私は席から立ち上がるとギルフォードの方へと行き、彼の背中をポンポンと叩く。咽た時は叩くと良いのよね、確か。
「だ、大丈夫です。せ、席に戻って下さい。ごほっ。私に触れたり近づきすぎれば、あな、あなたのっ、ごほっ。評判に関わります!!」
流石騎士。
とっても真面目でいらっしゃるのね。
これならば私を蔑ろにして女遊びなんてしないかもしれない。
いいえ、婚約者の私を愛さないとわざわざ言ったのは、彼にはどこかに愛した人がいるということなのだわ。そしてそんなことを言うってことは、愛する人に操の誓いを立てているってこと。

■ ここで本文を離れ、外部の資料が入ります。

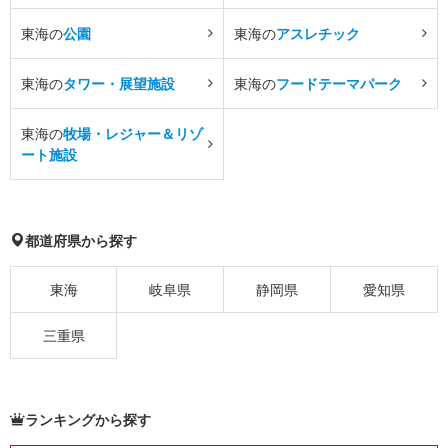
東海の
公園
東海の
アスレチック
東海の
タワー・展望施設
東海の
フードテーマパーク
東海の
牧場・レジャー＆リゾ
ート施設
都道府県から探す
東海
岐阜県
静岡県
愛知県
三重県
ランキングから探す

何てこと、彼は絶対に浮気しない人ということではありませんか。
私は少しだけ彼が愛するらしい人が羨ましくなった。
だってこの世は男の浮気天国なのだから。
「だから、私と結婚しても二年だけ我慢されれば大丈夫です。わ、私はあなたを愛しません。き、清い結婚は離縁する事が出来ます」
本当に彼は立派だわ。
想い人への愛を守るために私に指一本触れないと誓っただなんて。
「あなたのその潔さ、心に響きましたわ。家同士の結婚では、あなたにどんなに愛した方がいても断れませんものね」
「いえ、あの、私の方は他に愛する人など、あの」
「ええ、ええ、了解しました。愛する人に関しては隠されたいのでしょうから追及しませんわ。ちゃんと協力しますからご安心なさって。清い結婚にいたしましょう。でも、お願いがありますの」
「いや、あの。……………………お願いとは何でしょうか?」
ギルフォードは口を噤んでしばらく逡巡したが、再び、しかし少々へりくだった感じで私の言葉を促して来た。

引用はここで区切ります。